The most popular genre is __COMMUNICATION__,with 35153714 times of average installs. Let's explore apps in this genre.

In [45]:
for app in google_English_apps:
    if app[1]=='COMMUNICATION':
        print(app[0],':',app[5])

WhatsApp Messenger : 1,000,000,000+
Messenger for SMS : 10,000,000+
My Tele2 : 5,000,000+
imo beta free calls and text : 100,000,000+
Contacts : 50,000,000+
Call Free – Free Call : 5,000,000+
Web Browser & Explorer : 5,000,000+
Browser 4G : 10,000,000+
MegaFon Dashboard : 10,000,000+
ZenUI Dialer & Contacts : 10,000,000+
Cricket Visual Voicemail : 10,000,000+
TracFone My Account : 1,000,000+
Xperia Link™ : 10,000,000+
TouchPal Keyboard - Fun Emoji & Android Keyboard : 10,000,000+
Skype Lite - Free Video Call & Chat : 5,000,000+
My magenta : 1,000,000+
Android Messages : 100,000,000+
Google Duo - High Quality Video Calls : 500,000,000+
Seznam.cz : 1,000,000+
Antillean Gold Telegram (original version) : 100,000+
AT&T Visual Voicemail : 10,000,000+
GMX Mail : 10,000,000+
Omlet Chat : 10,000,000+
My Vodacom SA : 5,000,000+
Microsoft Edge : 5,000,000+
Messenger – Text and Video Chat for Free : 1,000,000,000+
imo free video calls and chat : 500,000,000+
Calls & Text by Mo+ : 5,000,000+
free 

The pattern is similar to what we saw in the App Store that giants like WhatsApp and Messager are dominating the market. The pattern is repeated for Video games, Social apps, Photography apps, etc.

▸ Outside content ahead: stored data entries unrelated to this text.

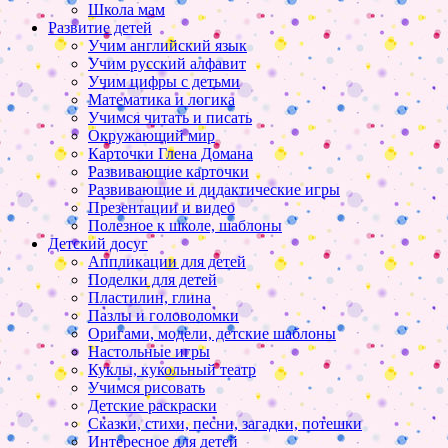
Школа мам
Развитие детей
Учим английский язык
Учим русский алфавит
Учим цифры с детьми
Математика и логика
Учимся читать и писать
Окружающий мир
Карточки Глена Домана
Развивающие карточки
Развивающие и дидактические игры
Презентации и видео
Полезное к школе, шаблоны
Детский досуг
Аппликации для детей
Поделки для детей
Пластилин, глина
Пазлы и головоломки
Оригами, модели, детские шаблоны
Настольные игры
Куклы, кукольный театр
Учимся рисовать
Детские раскраски
Сказки, стихи, песни, загадки, потешки
Интересное для детей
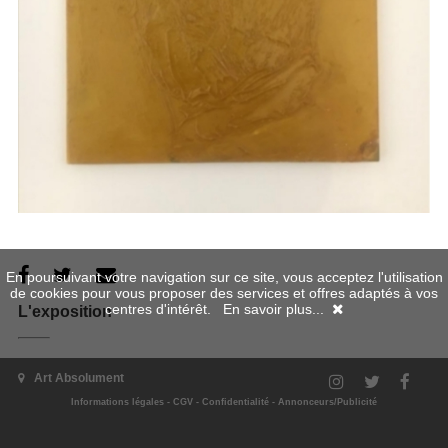
En poursuivant votre navigation sur ce site, vous acceptez l'utilisation
de cookies pour vous proposer des services et offres adaptés à vos
centres d'intérêt.
En savoir plus...
L'exposition
Art Absolument
L’Entretien de la peinture, c’est initialement une suite de
dialogues menées par le peintre et universitaire François Jeune,
Informations légales
-
CGV
-
Confidentialité
-
Annonceurs/Publicité
publiées dans le cadre de la revue Art Absolument pour la
plupart et réunis dans un livre éponyme -Ed. de la Canopée-,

The books and reference genre seems to be popular as well, with an average number of installs of 8,767,811.Since it's the recommended genre for the App Store, and our aim is to recommend an app genre for both the App Store and Google Play. Let's explore this genre a little bit.

In [46]:
for app in google_English_apps:
    if app[1] == 'BOOKS_AND_REFERENCE':
        print(app[0], ':', app[5])

E-Book Read - Read Book for free : 50,000+
Download free book with green book : 100,000+
Wikipedia : 10,000,000+
Cool Reader : 10,000,000+
Free Panda Radio Music : 100,000+
Book store : 1,000,000+
FBReader: Favorite Book Reader : 10,000,000+
English Grammar Complete Handbook : 500,000+
Free Books - Spirit Fanfiction and Stories : 1,000,000+
Google Play Books : 1,000,000,000+
AlReader -any text book reader : 5,000,000+
Offline English Dictionary : 100,000+
Offline: English to Tagalog Dictionary : 500,000+
FamilySearch Tree : 1,000,000+
Cloud of Books : 1,000,000+
Recipes of Prophetic Medicine for free : 500,000+
ReadEra – free ebook reader : 1,000,000+
Anonymous caller detection : 10,000+
Ebook Reader : 5,000,000+
Litnet - E-books : 100,000+
Read books online : 5,000,000+
English to Urdu Dictionary : 500,000+
eBoox: book reader fb2 epub zip : 1,000,000+
English Persian Dictionary : 500,000+
Flybook : 500,000+
All Maths Formulas : 1,000,000+
Ancestry : 5,000,000+
HTC Help : 10,000,000+
E

In [47]:
for app in google_English_apps:
    if app[1] == 'BOOKS_AND_REFERENCE' and (app[5] == '1,000,000,000+'
                                            or app[5] == '500,000,000+'
                                            or app[5] == '100,000,000+'):
        print(app[0], ':', app[5])

Google Play Books : 1,000,000,000+
Bible : 100,000,000+
Amazon Kindle : 100,000,000+
Wattpad 📖 Free Books : 100,000,000+
Audiobooks from Audible : 100,000,000+


It looks like only a few apps are extremely popular, so this niche still shows potential. Therefore, I would recommend __Books and reference__ to be within our consideration.

## Conclusions

In this project, we analyse datasets about apps in the App Store and Google Play, aiming to find out the most potential app genre to help out company to make data-driven decisions.

For both App Store and Google Play, my recommendation of genre is __Books and reference__.